Succede a tutti: si compra una maglia nuova, di quel colore perfetto che illumina il viso, e dopo pochi lavaggi sembra già vissuta da anni. Il rosso diventa rosato, il blu vira sul grigio, il nero si opacizza. La tentazione è dare la colpa al capo, alla qualità scadente del tessuto.

Spesso invece il problema è nel modo in cui lo si lava. Le fibre di cotone sono porose e assorbono l’acqua insieme al colore, che con il tempo tende a sbiadire se non trattato con cura. Ogni lavaggio è una piccola aggressione al tessuto e alla tintura, e ignorare le regole base significa accorciare la vita del capo prima del tempo.

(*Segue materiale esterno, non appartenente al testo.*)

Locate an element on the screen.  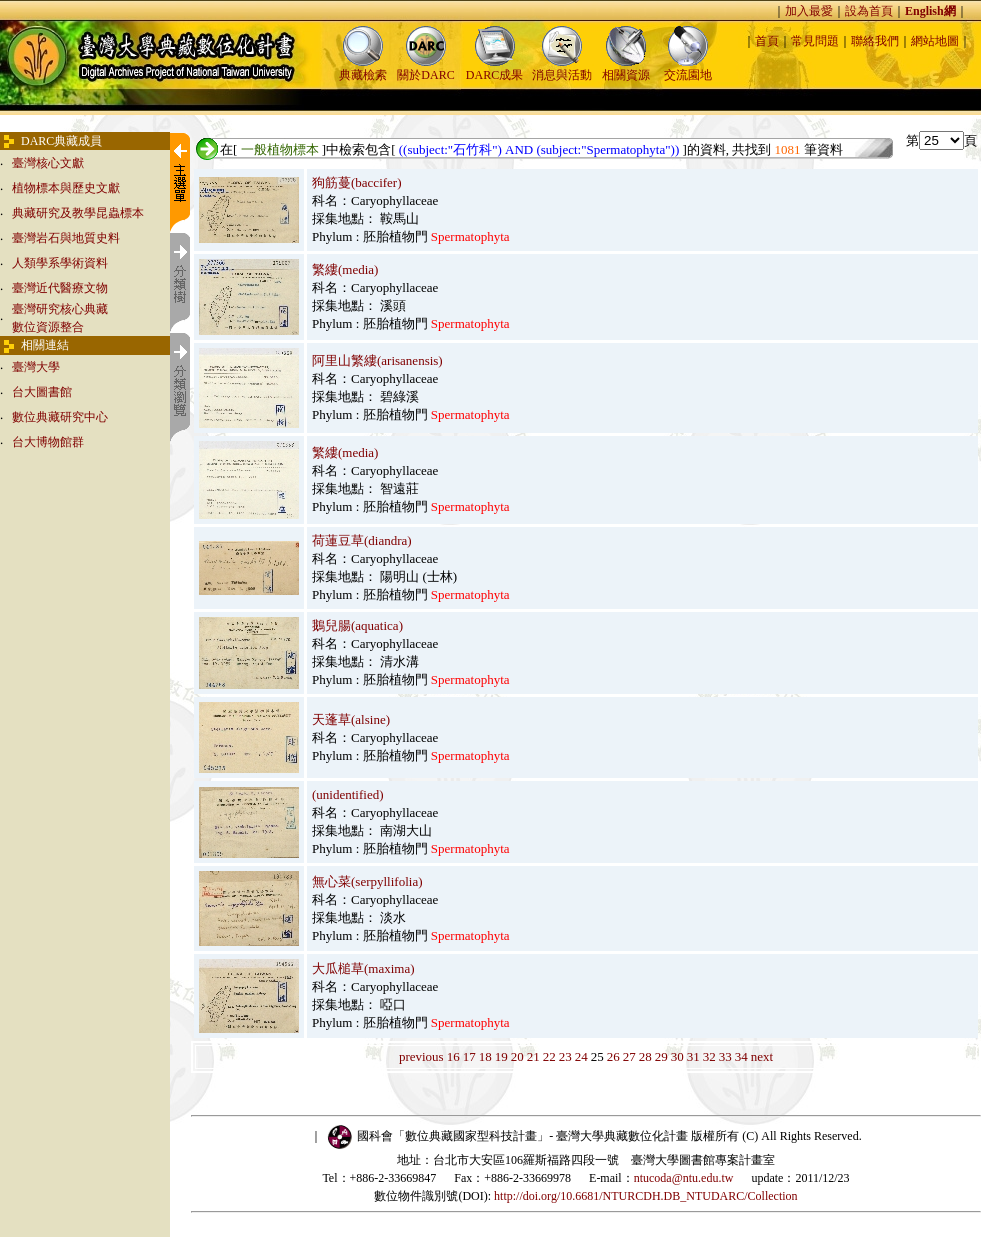
臺灣岩石與地質史料 is located at coordinates (66, 238).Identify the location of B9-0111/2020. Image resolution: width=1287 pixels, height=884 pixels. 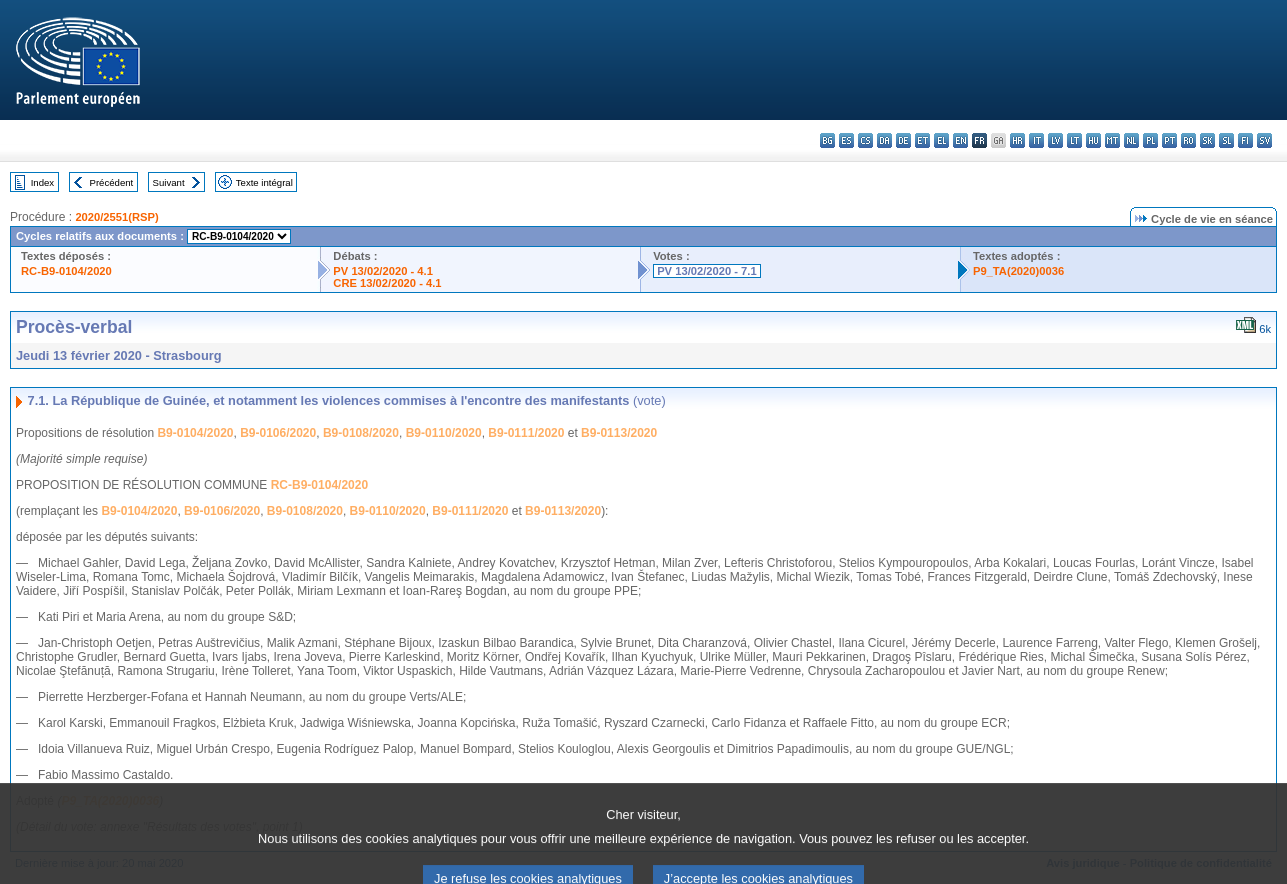
(526, 433).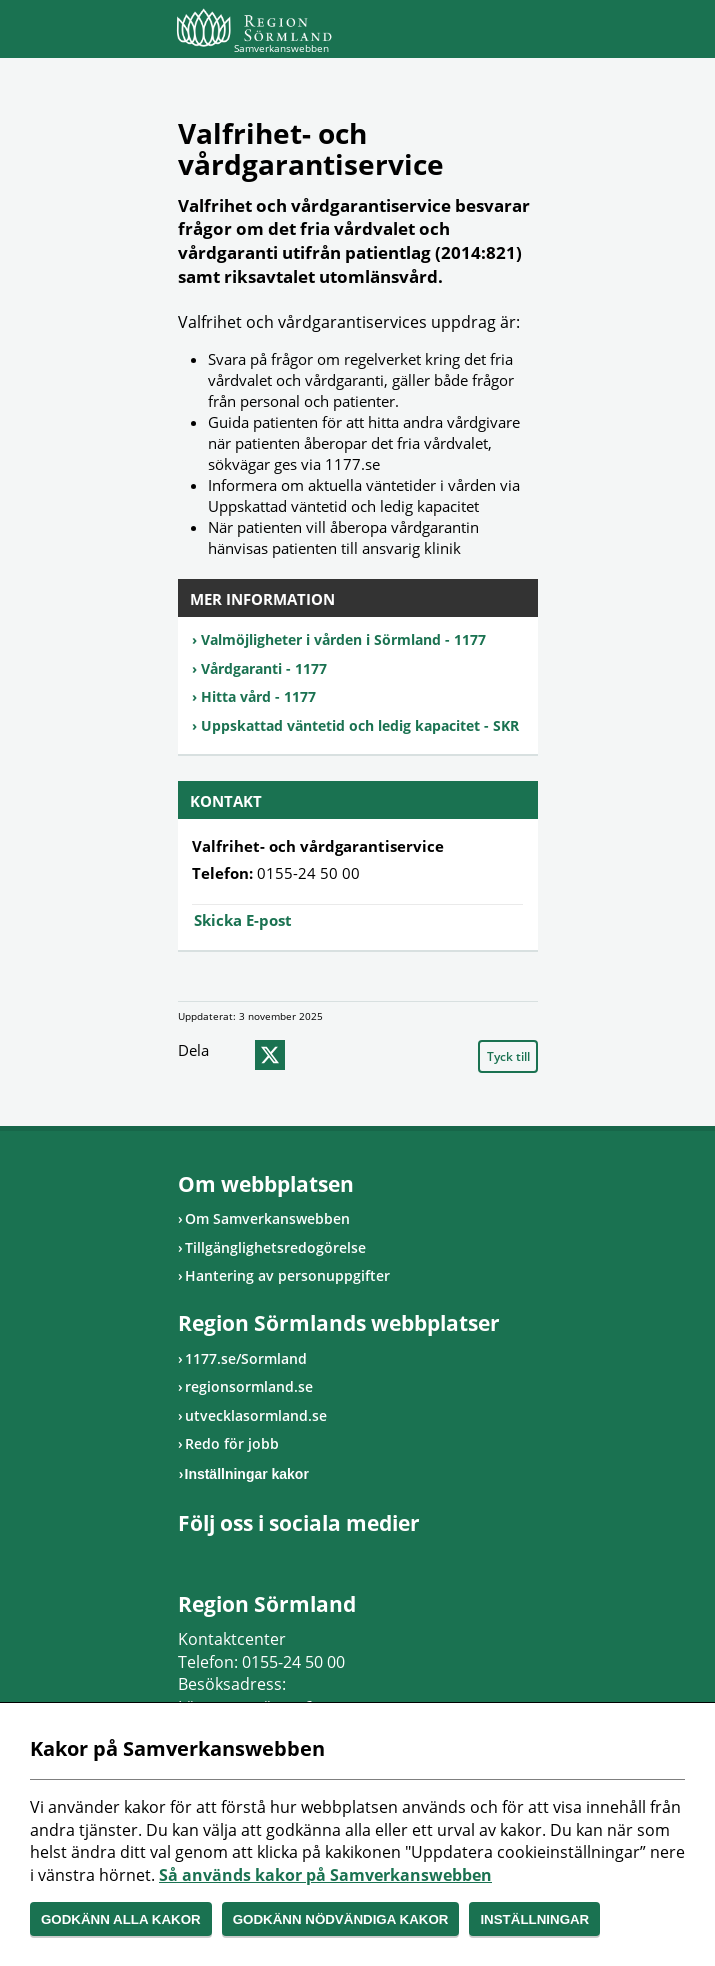 The image size is (715, 1966). Describe the element at coordinates (360, 725) in the screenshot. I see `Uppskattad väntetid och ledig kapacitet - SKR` at that location.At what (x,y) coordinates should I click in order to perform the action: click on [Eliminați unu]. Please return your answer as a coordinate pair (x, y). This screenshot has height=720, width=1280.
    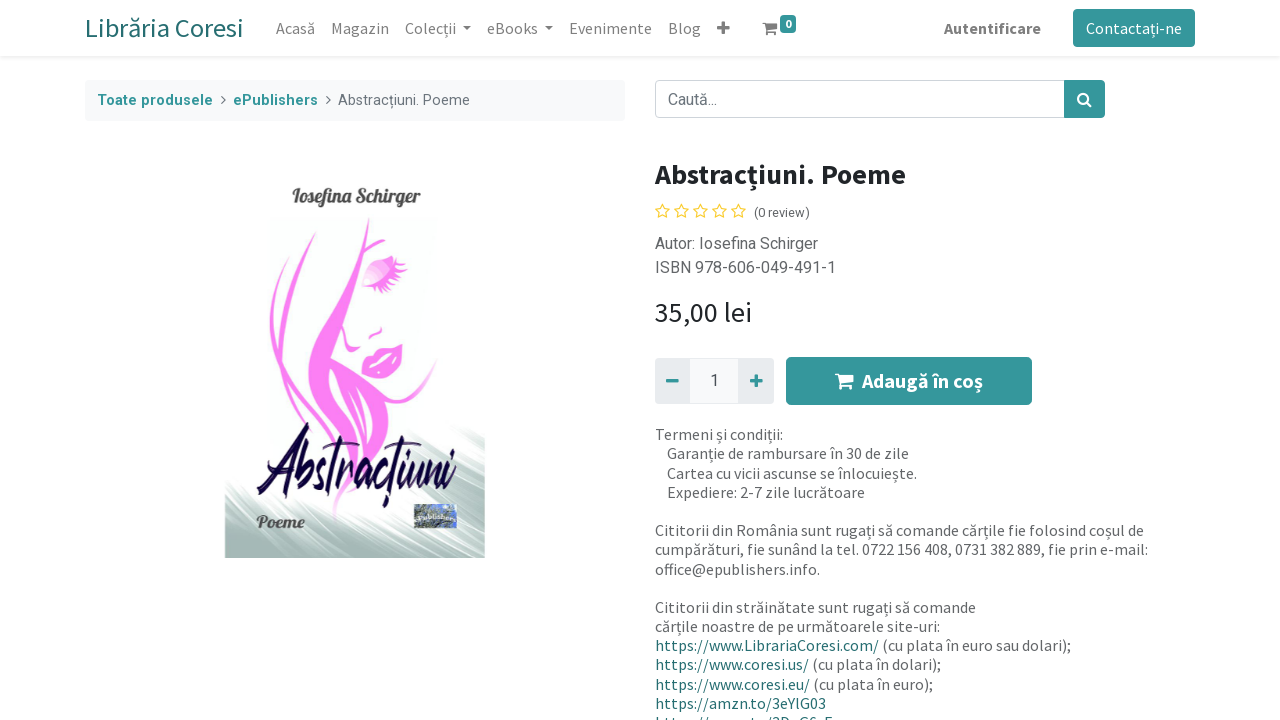
    Looking at the image, I should click on (672, 381).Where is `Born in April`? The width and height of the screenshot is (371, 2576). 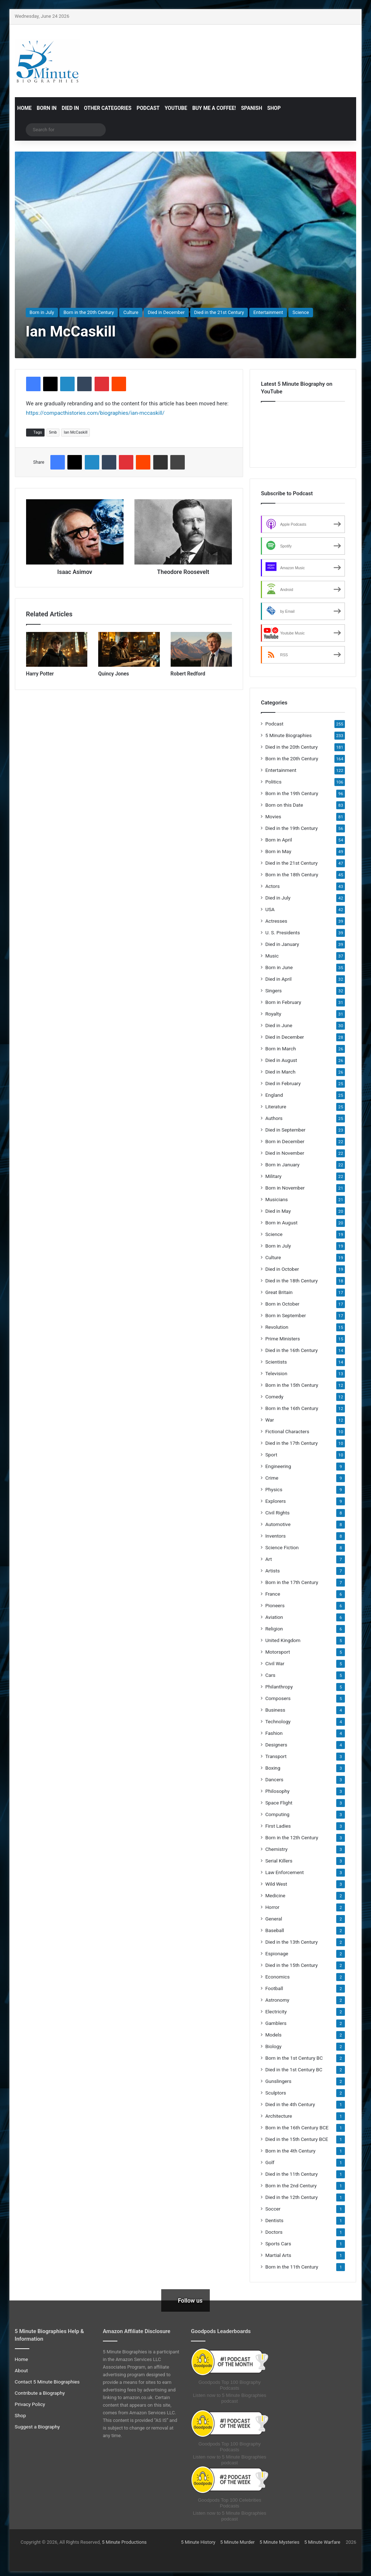 Born in April is located at coordinates (278, 840).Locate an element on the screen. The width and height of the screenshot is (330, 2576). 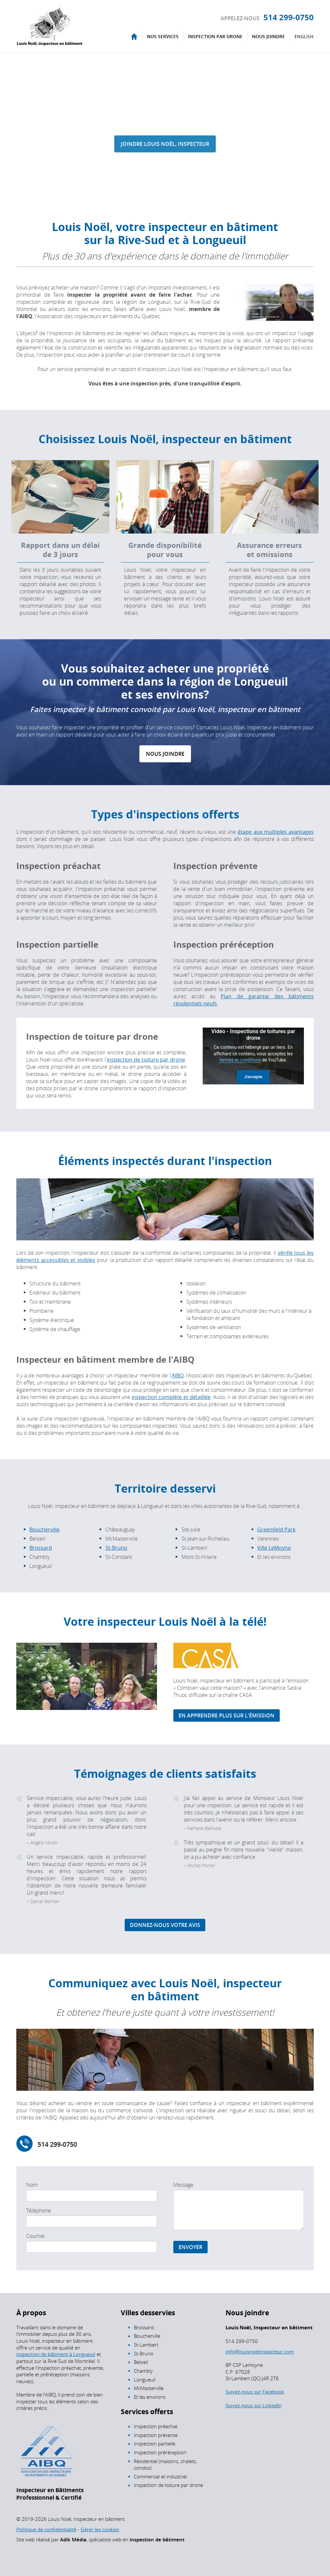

Perché lavare a mano fa la differenza

La lavatrice è comoda, ma per i capi colorati è anche una nemica silenziosa. Il movimento meccanico del cestello, lo sfregamento contro altri tessuti, la forza centrifuga: tutto contribuisce a stressare le fibre e a staccare le molecole di colore. I coloranti utilizzati per il cotone, anche i migliori, non sono eterni. Si legano alle fibre attraverso legami chimici che l’acqua calda e i detersivi aggressivi possono indebolire.

Lavare a mano significa ridurre lo stress meccanico e avere il controllo completo sulla temperatura dell’acqua e sul tempo di ammollo. Per i capi scuri o particolarmente amati, vale la pena dedicare quei dieci minuti in più.

Il metodo per preservare i colori

La prima regola riguarda la temperatura: mai superare i trenta gradi. L’acqua calda apre le fibre e favorisce la fuoriuscita del colore. Meglio acqua fredda o tiepida. Il detersivo va scelto tra quelli specifici per capi colorati, senza sbiancanti ottici che alterano le tonalità. Prima del lavaggio, il capo va rovesciato, con l’interno verso l’esterno, per proteggere la superficie più esposta. Durante il lavaggio a mano, niente strofinii violenti: si immerge, si lascia in ammollo dieci minuti, si muove delicatamente nell’acqua e si risciacqua abbondantemente. L’ultimo risciacquo può contenere un cucchiaio di aceto bianco, che fissa i colori e rimuove i residui di detersivo.

Niente ammorbidenti, che depositano uno strato ceroso sulle fibre e opacizzano i colori nel tempo. Per l’asciugatura, mai sole diretto: i raggi UV sono i peggiori nemici delle tinte. Meglio all’ombra e all’aria, stendendo il capo rovesciato. Con queste accortezze, una maglia nera resta nera per anni, e un rosso acceso continua a illuminare il guardaroba come il primo giorno.